The format method of class DefaultBodyText appends the characters in content to formattedContent. A newline and there blanks ("\n ") are inserted so each line has a maximum of lineMax characters.

We may define a standard template as a subclass of Template:

class StandardTemplate: Template
   heading := DefaultHeading
   bodyText:= DefaultBodyText	 

A StandardTemplate object initializes the predefined styles heading and bodyText to defaultHeading and defaultBodyText respectively.

We may enclose the above classes in a class SimpleTextFormatter:

class SimpleTextFormatter:
   class Document:
      ...
   class Template:
      ...
   class Style:
      ...
   class StandardTemplate: Template
     ...

We may now show a simple example of using the text formatter:

myFormatter: obj SimpleTextFormatter
   doc: obj Document(StandardTemplate,10)
      addCont(T: ref Text, S: ref Style):
         addPar(Paragraph(T,S))
   doc.addCont("Introduction",temp.heading)
   doc.addCont("Once upon a time, ...",temp.bodyText)
   doc.addCont("The problem",temp.heading)
   doc.addCont("There was a programmer, ...",temp.bodyText)
   doc.print
  • The singular object myFormatter is subclassed from SimpleTextFormatter.
  • It defines a singular object doc subclassed from Document with arguments StandardTemplate and 10 – the latter setting lineMax to 10 characters.
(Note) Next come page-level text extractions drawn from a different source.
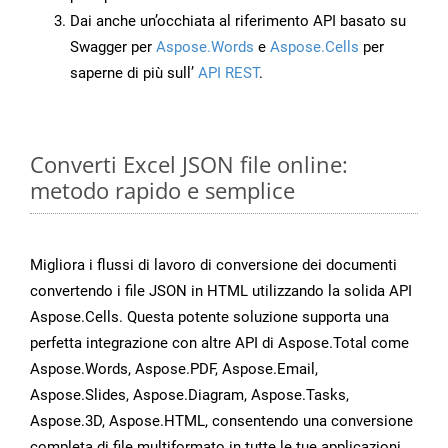
Dai anche un’occhiata al riferimento API basato su
Swagger per
Aspose.Words
e
Aspose.Cells
per
saperne di più sull’
API REST
.
Converti Excel JSON file online:
metodo rapido e semplice
Migliora i flussi di lavoro di conversione dei documenti
convertendo i file JSON in HTML utilizzando la solida API
Aspose.Cells. Questa potente soluzione supporta una
perfetta integrazione con altre API di Aspose.Total come
Aspose.Words, Aspose.PDF, Aspose.Email,
Aspose.Slides, Aspose.Diagram, Aspose.Tasks,
Aspose.3D, Aspose.HTML, consentendo una conversione
completa di file multiformato in tutte le tue applicazioni.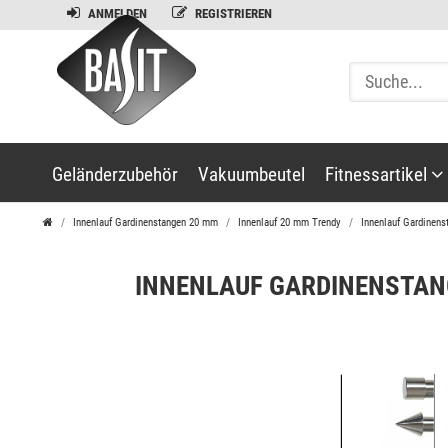
ANMELDEN
REGISTRIEREN
Geländerzubehör
Vakuumbeutel
Fitnessartikel
Innenlauf Gardinenstangen 20 mm
Innenlauf 20 mm Trendy
Innenlauf Gardinens
INNENLAUF GARDINENSTANG
Balance
Kreisel
Schwungs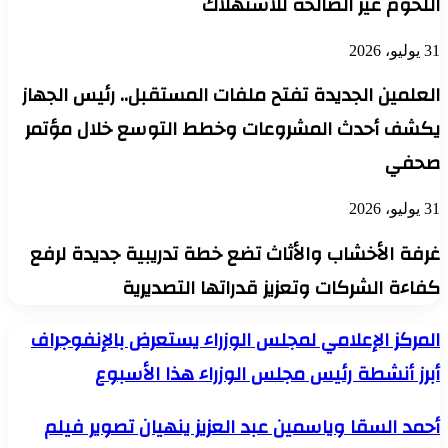
اللحوم غير الصالحة للاستهلاك
31 يوليو، 2026
العلمين الجديدة تفتح ملفات المستقبل.. رئيس الجهاز
يكشف أحدث المشروعات وخطط التوسع خلال مؤتمر
صحفي
31 يوليو، 2026
غرفة الأخشاب والأثاث تضع خطة تدريبية جديدة لرفع
كفاءة الشركات وتعزيز قدراتها التصديرية
المركز
المركز الإعلامي لمجلس الوزراء يستعرض بالإنفوجراف
الإعلامي
أبرز أنشطة رئيس مجلس الوزراء هذا الأسبوع
لمجلس
الوزراء
يستعرض
أحمد
أحمد السقا وياسمين عبد العزيز ينهيان تصوير فيلم
بالإنفوجراف
السقا
أبرز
Note that StandardTemplate generates an object and a reference to this object is passed as the first argument to Document.
  • The doc-object has a method addCont, which inserts a Paragraph of a given Style in the Document.
  • Then doc.addCont is invoked four times putting two headings and two body texts into the document. For the headings, the theStyle.bodyText is used and for the body texts theStyle.bodyText is used.
  • Finally it prints the document which gives the following output:
1. Introduction
   Once up
   on a tim
   e, ...
2. The problem
   There w
   as a pro
   grammer,
    ...

As can be seen, the format method may insert newlines inside a word – a real text formatting system should of course not do that.

Discussion

In the example above, we have only defined a single subclass, StandardDocument of Document and a single StandardTemplate. We may of course defined several subclasses of Document and Template. Most publishers, professional societies, etc., have their own document and template formats. For MS Word and LaTex there are numerous possibilities depending on the use of the document.
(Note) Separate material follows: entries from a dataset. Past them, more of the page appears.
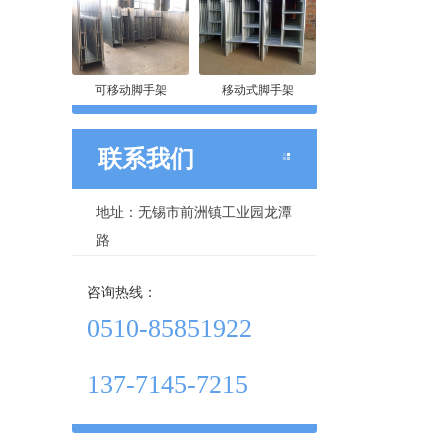
可移动脚手架
移动式脚手架
联系我们
地址：无锡市前洲镇工业园龙潭
路
咨询热线：
0510-85851922
137-7145-7215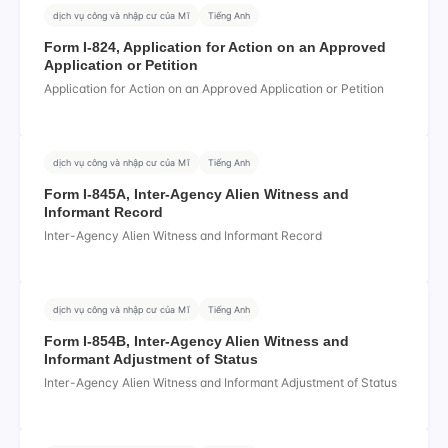
dịch vụ công và nhập cư của Mĩ
Tiếng Anh
Form I-824, Application for Action on an Approved
Application or Petition
Application for Action on an Approved Application or Petition
dịch vụ công và nhập cư của Mĩ
Tiếng Anh
Form I-845A, Inter-Agency Alien Witness and
Informant Record
Inter-Agency Alien Witness and Informant Record
dịch vụ công và nhập cư của Mĩ
Tiếng Anh
Form I-854B, Inter-Agency Alien Witness and
Informant Adjustment of Status
Inter-Agency Alien Witness and Informant Adjustment of Status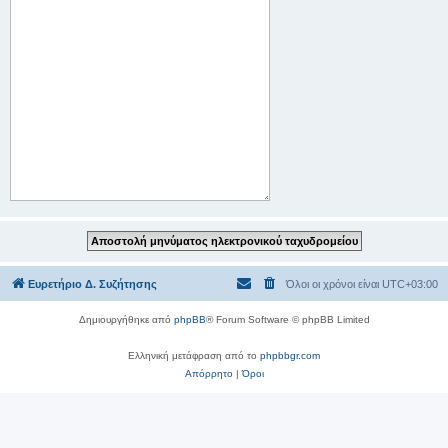
Ευρετήριο Δ. Συζήτησης
Όλοι οι χρόνοι είναι
UTC+03:00
Δημιουργήθηκε από
phpBB
® Forum Software © phpBB Limited
Ελληνική μετάφραση από το
phpbbgr.com
Απόρρητο
|
Όροι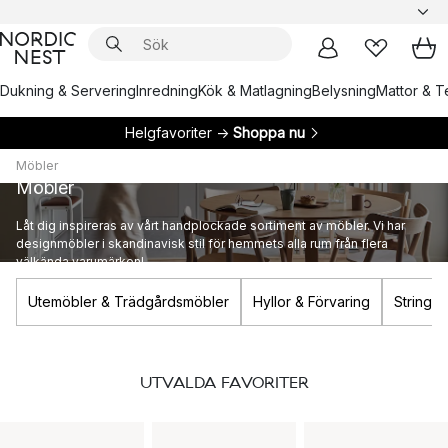
Dukning & Servering
Inredning
Kök & Matlagning
Belysning
Mattor & Te
Helgfavoriter →
Shoppa nu
Möbler
Möbler
Låt dig inspireras av vårt handplockade sortiment av möbler. Vi har
designmöbler i skandinavisk stil för hemmets alla rum från flera
välkända varumärken!
Utemöbler & Trädgårdsmöbler
Hyllor & Förvaring
Stringhy
UTVALDA FAVORITER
The above text formatter is very simple. If you consider at systems like MS Word, it contains a large amount of options for formating a given document. This includes fonts and font families – class Style may be extended to include a font, a font size, etc. A Paragraph may include how it is to be adjusted. A Document may have a size (A4, US Letter, …) and it may have a page orientation (landscape or portrait).

In MS Word its is possible to change the template of a given document. This implies that there must be a procedure/algorithm for converting the style of each paragraph to a similar style in the new tempalte. In MS Word this is mainly done by selecting a style of the same name.

It is a major task to develop a text system that resembles MS Word. The above classes may be extended to some extent, but it is unlikely that the structure of these classes may expand into something like MS Word. We leave it is a challenge!

Exercise

Add methods that generates a HTML-document from the content of a Document object.